Редко, что может достать меня по-настоящему...

К такому притерпелась в смысле расчеловечивания, что ни новые архивные документы, ни мемуарные открытия, ни из сегодняшнего дня примеры,- уже не перевернут моего сознания. Однако, бывает иногда, и какая-то мелочь, деталь вроде несущественная ударит поддых и стоишь, глотаешь воздух и думаешь: да что же это такое с нами происходит?

У моей мамы много подруг. Петербурженки из бывших, детдомовки, дочки врагов народа, соседки по коммуналкам,- очень немолодые, больные, часто одинокие. Я их всех знаю, люблю с детства и называю тетями: тетя Зоя, тетя Оля...

Особенно мама дорожит дружбой с тетей Надей. Их вместе вывозили на грузовике из блокадного Ленинграда по Дороге Жизни, вместе с пятью десятком ленинградских детишек они оказались на оккупированной немцами Кубани, вместе вернулись в родной город, учились в ремесленном, стояли за конвейером на швейной фабрике. Жизнь маминой подруги сложилась тяжело и неудачно: муж-пьяница, приемная дочь, слепой сын. Добрый и преданный человек, она не оставалась одна, трудилась по своей закройной специальности, до самой старости отстояв с ножницами на опухших ногах. Благодарна всем и за все. По ее настоятельному наущению я отправила маму лечиться в специальную больницу для блокадников - пятиэтажное здание без лифта. Мы приезжали, чтобы водить маму с этажа на этаж по процедурам и ворчали на тетю Надю: - Ей везде хорошо. По голове не бьют - уже хорошо! У нее идеал жизни - теплый угол и пайка! А за кефир отдельное спасибо всем!

Мама поджимала губы и строго качала головой:- Да, нас так воспитали.

На той неделе у тети Нади случился приступ: сдвинулся застарелый камень в желчном пузыре. Вызвали скорую, довольно быстро и энергично поставили диагноз и прооперировали.
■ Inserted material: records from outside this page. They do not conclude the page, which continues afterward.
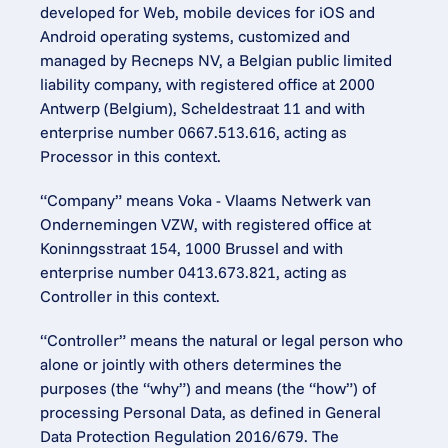
developed for Web, mobile devices for iOS and 
Android operating systems, customized and 
managed by Recneps NV, a Belgian public limited 
liability company, with registered office at 2000 
Antwerp (Belgium), Scheldestraat 11 and with 
enterprise number 0667.513.616, acting as 
Processor in this context.
“Company” means Voka - Vlaams Netwerk van 
Ondernemingen VZW, with registered office at 
Koninngsstraat 154, 1000 Brussel and with 
enterprise number 0413.673.821, acting as 
Controller in this context.
“Controller” means the natural or legal person who 
alone or jointly with others determines the 
purposes (the “why”) and means (the “how”) of 
processing Personal Data, as defined in General 
Data Protection Regulation 2016/679. The 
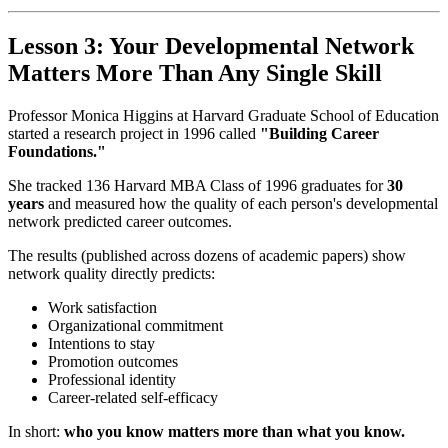
Lesson 3: Your Developmental Network
Matters More Than Any Single Skill
Professor Monica Higgins at Harvard Graduate School of Education
started a research project in 1996 called
"Building Career
Foundations."
She tracked 136 Harvard MBA Class of 1996 graduates for
30
years
and measured how the quality of each person's developmental
network predicted career outcomes.
The results (published across dozens of academic papers) show
network quality directly predicts:
Work satisfaction
Organizational commitment
Intentions to stay
Promotion outcomes
Professional identity
Career-related self-efficacy
In short:
who you know matters more than what you know.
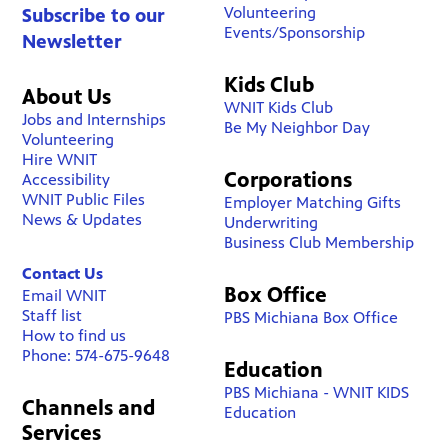
Volunteering
Subscribe to our
Events/Sponsorship
Newsletter
Kids Club
About Us
WNIT Kids Club
Jobs and Internships
Be My Neighbor Day
Volunteering
Hire WNIT
Corporations
Accessibility
WNIT Public Files
Employer Matching Gifts
News & Updates
Underwriting
Business Club Membership
Contact Us
Box Office
Email WNIT
Staff list
PBS Michiana Box Office
How to find us
Phone: 574-675-9648
Education
PBS Michiana - WNIT KIDS
Channels and
Education
Services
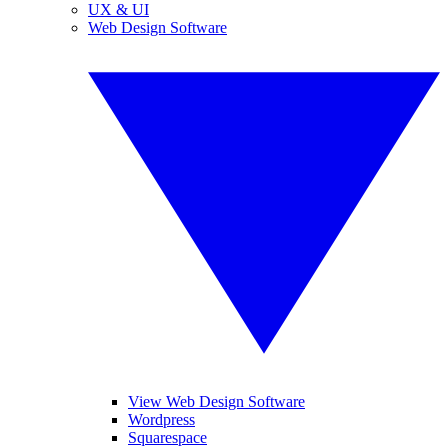
UX & UI
Web Design Software
View Web Design Software
Wordpress
Squarespace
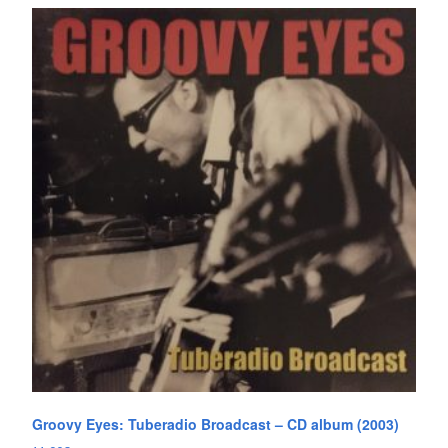
Groovy Eyes: Tuberadio Broadcast – CD album (2003)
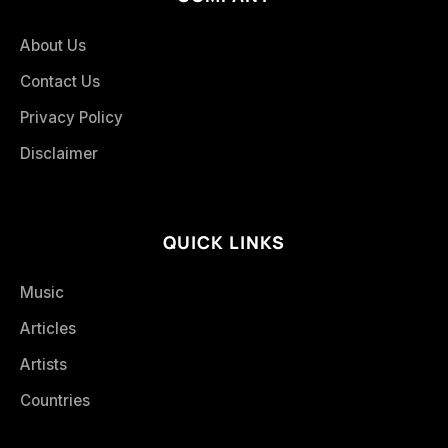
About Us
Contact Us
Privacy Policy
Disclaimer
QUICK LINKS
Music
Articles
Artists
Countries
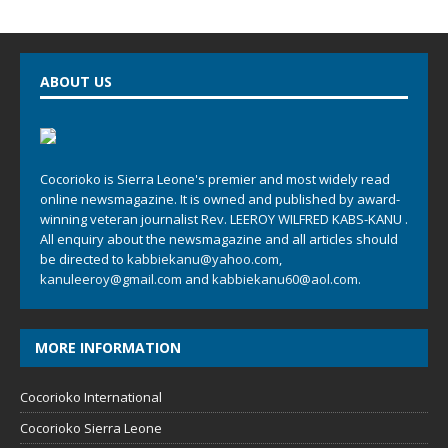
ABOUT US
Cocorioko is Sierra Leone's premier and most widely read
online newsmagazine. It is owned and published by award-
winning veteran journalist Rev. LEEROY WILFRED KABS-KANU .
All enquiry about the newsmagazine and all articles should
be directed to
kabbiekanu@yahoo.com
,
kanuleeroy@gmail.com
and
kabbiekanu60@aol.com.
MORE INFORMATION
Cocorioko International
Cocorioko Sierra Leone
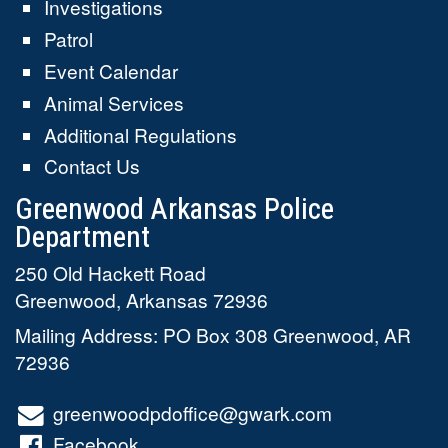
Investigations
Patrol
Event Calendar
Animal Services
Additional Regulations
Contact Us
Greenwood Arkansas Police
Department
250 Old Hackett Road
Greenwood
,
Arkansas
72936
Mailing Address: PO Box 308 Greenwood, AR
72936
greenwoodpdoffice@gwark.com
Facebook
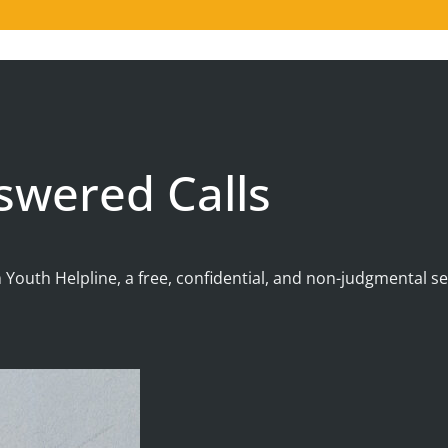
swered Calls
 Youth Helpline, a free, confidential, and non-judgmental 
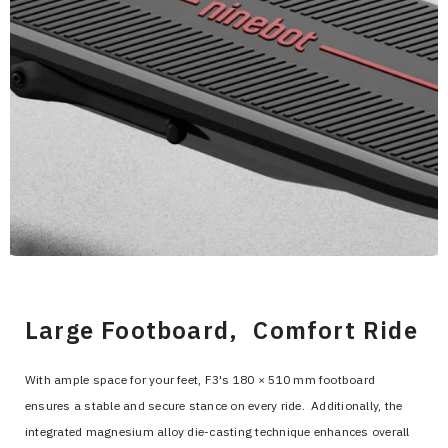
>
Large Footboard, Comfort Ride
With ample space for your feet, F3's 180 × 510 mm footboard
ensures a stable and secure stance on every ride. Additionally, the
integrated magnesium alloy die-casting technique enhances overall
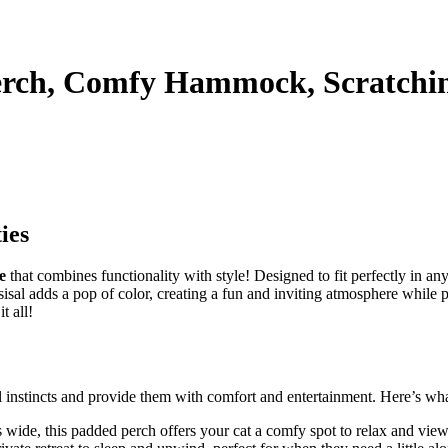
erch, Comfy Hammock, Scratchin
ies
e
that combines functionality with style! Designed to fit perfectly in any
en sisal adds a pop of color, creating a fun and inviting atmosphere whil
t all!
l instincts and provide them with comfort and entertainment. Here’s wha
wide, this padded perch offers your cat a comfy spot to relax and view 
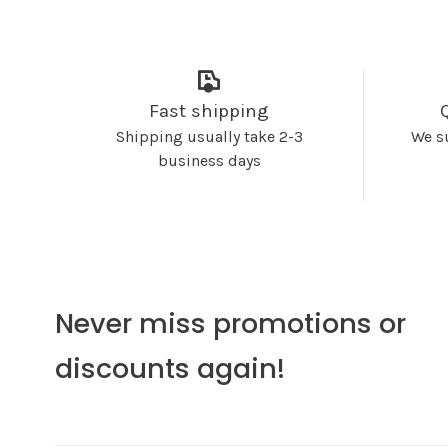
Fast shipping
Shipping usually take 2-3
We s
business days
Never miss promotions or
discounts again!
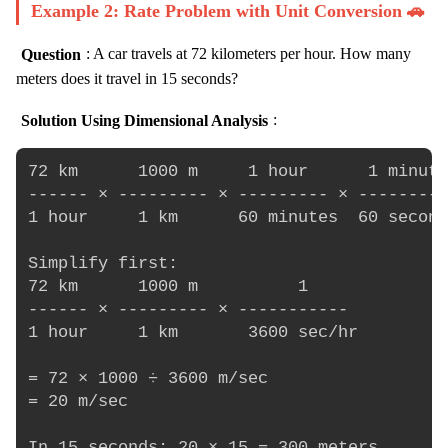
Example 2: Rate Problem with Unit Conversion 🚗
Question
: A car travels at 72 kilometers per hour. How many
meters does it travel in 15 seconds?
Solution Using Dimensional Analysis
:
72 km      1000 m     1 hour      1 minute
------ × --------- × --------- × ---------
1 hour     1 km      60 minutes  60 second
Simplify first:

72 km      1000 m          1

------ × --------- × -----------

1 hour     1 km       3600 sec/hr

= 72 × 1000 ÷ 3600 m/sec

= 20 m/sec
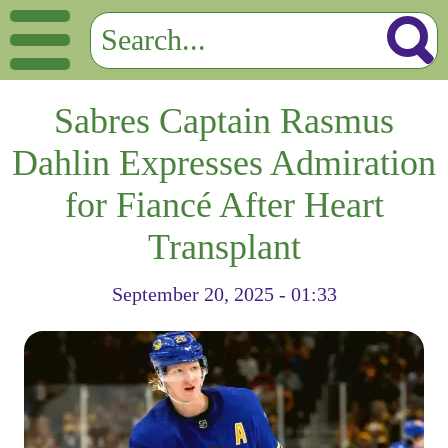
Sabres Captain Rasmus
Dahlin Expresses Admiration
for Fiancé After Heart
Transplant
September 20, 2025 - 01:33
Выписавшись, наша больная с восторгом описывала замечательную районную больницу, великолепного анестезиолога, который вместо того, чтобы усыпить, сделал местный наркоз, и отличного хирурга, ликвидировавшего вредный орган.

- Они так ласково со мной разговаривали!- восторженно завершила рассказ пенсионерка и блокадница,- что я решила им заплатить. Много я не могу, но каждому дала по 10 тысяч, как раз моя пенсия за два месяца!

Моя мама продолжала сокрушенно расспрашивать про самочувствие, про племянницу, которая обещала продержать Надю у себя даче - вот и экономия!- пару осенних месяцев...

А я стояла посреди кухни, схватившись рукой за горло, и представляла себе двух здоровых мужиков, с профессией, с рабочим местом, с мужской силой в руках, представляла , как тщательно вымытыми хирургическими руками они берут и прячут в карман белого халата жалкую старушечью пенсию.

Какая я чувствительная, смешно даже, да?